--- START ---

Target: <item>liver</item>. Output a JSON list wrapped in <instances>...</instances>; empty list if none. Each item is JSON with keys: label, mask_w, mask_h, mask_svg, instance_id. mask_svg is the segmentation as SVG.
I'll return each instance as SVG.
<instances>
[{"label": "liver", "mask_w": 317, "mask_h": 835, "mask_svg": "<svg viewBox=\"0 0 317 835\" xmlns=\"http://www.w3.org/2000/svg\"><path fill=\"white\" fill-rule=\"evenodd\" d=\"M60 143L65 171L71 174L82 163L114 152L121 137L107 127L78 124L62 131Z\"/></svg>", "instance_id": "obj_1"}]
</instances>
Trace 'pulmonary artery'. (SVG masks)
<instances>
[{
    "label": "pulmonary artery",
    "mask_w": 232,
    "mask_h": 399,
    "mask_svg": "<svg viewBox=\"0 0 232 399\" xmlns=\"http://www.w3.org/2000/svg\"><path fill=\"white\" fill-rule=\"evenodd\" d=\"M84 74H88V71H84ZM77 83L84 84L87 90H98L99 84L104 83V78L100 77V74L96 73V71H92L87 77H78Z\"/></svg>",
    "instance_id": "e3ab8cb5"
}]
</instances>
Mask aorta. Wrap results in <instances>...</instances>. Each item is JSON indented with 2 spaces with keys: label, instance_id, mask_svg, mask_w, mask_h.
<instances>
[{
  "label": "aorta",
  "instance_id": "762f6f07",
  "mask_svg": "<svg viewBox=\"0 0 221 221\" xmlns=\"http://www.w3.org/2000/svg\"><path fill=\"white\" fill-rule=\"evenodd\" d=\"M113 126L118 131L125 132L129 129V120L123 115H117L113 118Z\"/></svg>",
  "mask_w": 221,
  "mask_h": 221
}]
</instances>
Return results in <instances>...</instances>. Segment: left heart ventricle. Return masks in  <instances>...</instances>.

--- END ---

• Exercise prompt: Transcribe the material above. Change nothing in it.

• Exercise solution:
Target: <item>liver</item>. Output a JSON list wrapped in <instances>...</instances>; empty list if none. Each item is JSON with keys: label, mask_w, mask_h, mask_svg, instance_id. mask_svg is the segmentation as SVG.
I'll return each instance as SVG.
<instances>
[{"label": "liver", "mask_w": 317, "mask_h": 835, "mask_svg": "<svg viewBox=\"0 0 317 835\" xmlns=\"http://www.w3.org/2000/svg\"><path fill=\"white\" fill-rule=\"evenodd\" d=\"M60 143L65 171L71 174L82 163L114 152L121 137L107 127L78 124L62 131Z\"/></svg>", "instance_id": "obj_1"}]
</instances>
Trace 'pulmonary artery'. (SVG masks)
<instances>
[{
    "label": "pulmonary artery",
    "mask_w": 232,
    "mask_h": 399,
    "mask_svg": "<svg viewBox=\"0 0 232 399\" xmlns=\"http://www.w3.org/2000/svg\"><path fill=\"white\" fill-rule=\"evenodd\" d=\"M84 74H88V71H84ZM77 83L84 84L87 90H98L99 84L104 83V78L100 77V74L96 73V71H92L87 77H78Z\"/></svg>",
    "instance_id": "e3ab8cb5"
}]
</instances>
Mask aorta. Wrap results in <instances>...</instances>. Each item is JSON indented with 2 spaces with keys: label, instance_id, mask_svg, mask_w, mask_h.
<instances>
[{
  "label": "aorta",
  "instance_id": "762f6f07",
  "mask_svg": "<svg viewBox=\"0 0 221 221\" xmlns=\"http://www.w3.org/2000/svg\"><path fill=\"white\" fill-rule=\"evenodd\" d=\"M113 126L118 131L125 132L129 129V120L123 115H117L113 118Z\"/></svg>",
  "mask_w": 221,
  "mask_h": 221
}]
</instances>
Return results in <instances>...</instances>. Segment: left heart ventricle. Return masks in  <instances>...</instances>.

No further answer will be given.